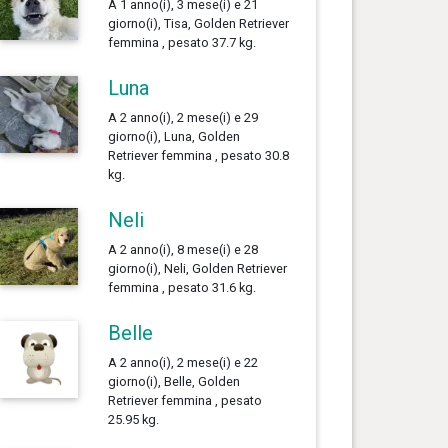
A 1 anno(i), 3 mese(i) e 21
giorno(i), Tisa, Golden Retriever
femmina , pesato 37.7 kg.
Luna
A 2 anno(i), 2 mese(i) e 29
giorno(i), Luna, Golden
Retriever femmina , pesato 30.8
kg.
Neli
A 2 anno(i), 8 mese(i) e 28
giorno(i), Neli, Golden Retriever
femmina , pesato 31.6 kg.
Belle
A 2 anno(i), 2 mese(i) e 22
giorno(i), Belle, Golden
Retriever femmina , pesato
25.95 kg.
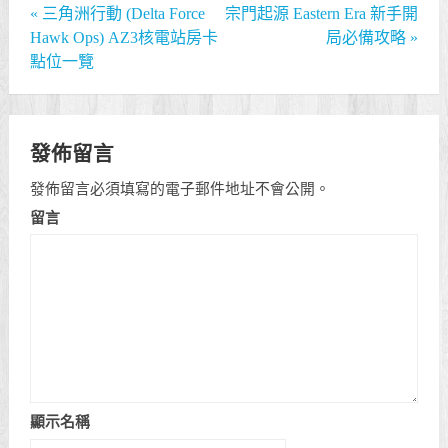
«
三角洲行動 (Delta Force
宗門起源 Eastern Era 新手開
Hawk Ops) AZ3核電站房卡
局必備攻略
»
點位一覽
發佈留言
發佈留言必須填寫的電子郵件地址不會公開。
留言
顯示名稱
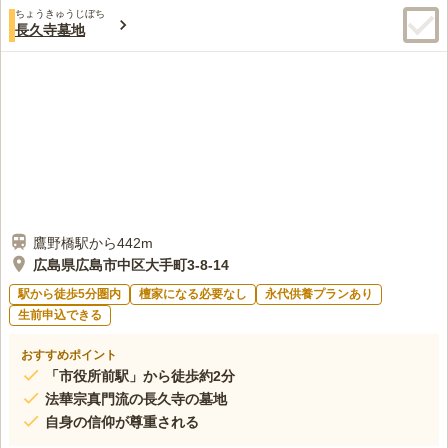
ちょうきゅうじぼち
長久寺墓地
鷹野橋駅から442m
広島県広島市中区大手町3-8-14
駅から徒歩5分圏内
檀家になる必要なし
永代供養プランあり
生前申込できる
おすすめポイント
「市役所前駅」から徒歩約2分
法華宗真門流の長久寺の墓地
自身の信仰が尊重される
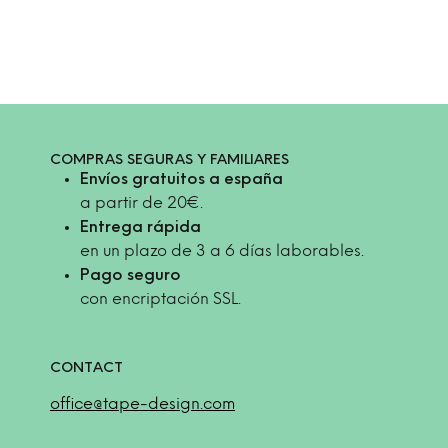
COMPRAS SEGURAS Y FAMILIARES
Envíos gratuitos a españa
a partir de 20€.
Entrega rápida
en un plazo de 3 a 6 días laborables.
Pago seguro
con encriptación SSL.
CONTACT
office@tape-design.com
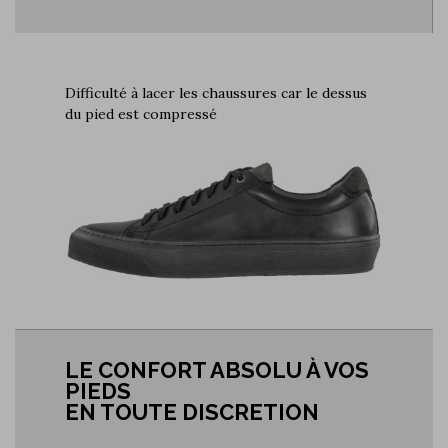
Difficulté à lacer les chaussures car le dessus
du pied est compressé
LE CONFORT ABSOLU À VOS
PIEDS
EN TOUTE DISCRETION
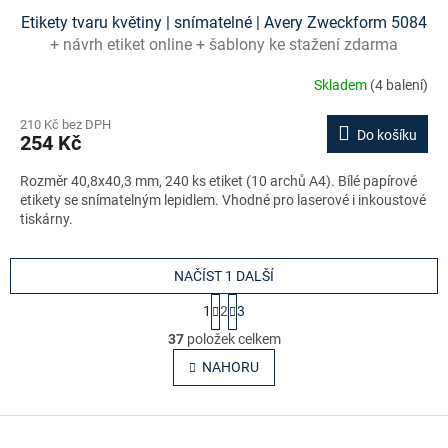
Etikety tvaru květiny | snímatelné | Avery Zweckform 5084
+ návrh etiket online + šablony ke stažení zdarma
Skladem
(4 balení)
210 Kč bez DPH
Do košíku
254 Kč
Rozměr 40,8x40,3 mm, 240 ks etiket (10 archů A4). Bílé papírové
etikety se snímatelným lepidlem. Vhodné pro laserové i inkoustové
tiskárny.
NAČÍST 1 DALŠÍ
S
1
2
3
t
O
r
37
položek celkem
v
á
l
NAHORU
n
á
k
o
d
v
Z
a
á
c
á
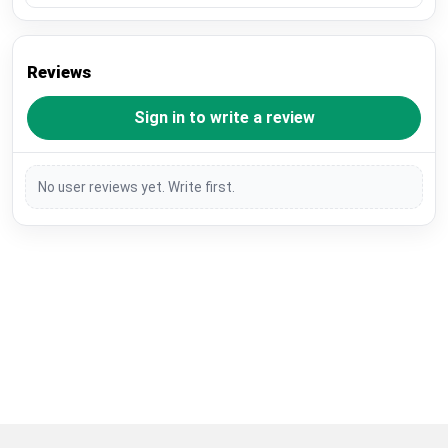
Reviews
Sign in to write a review
No user reviews yet. Write first.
━━━
▶ What the task asks: Show every line above in which the word "anno" appears.

▶ Answer area:
A 1 anno(i), 3 mese(i) e 21
A 2 anno(i), 2 mese(i) e 29
A 2 anno(i), 8 mese(i) e 28
A 2 anno(i), 2 mese(i) e 22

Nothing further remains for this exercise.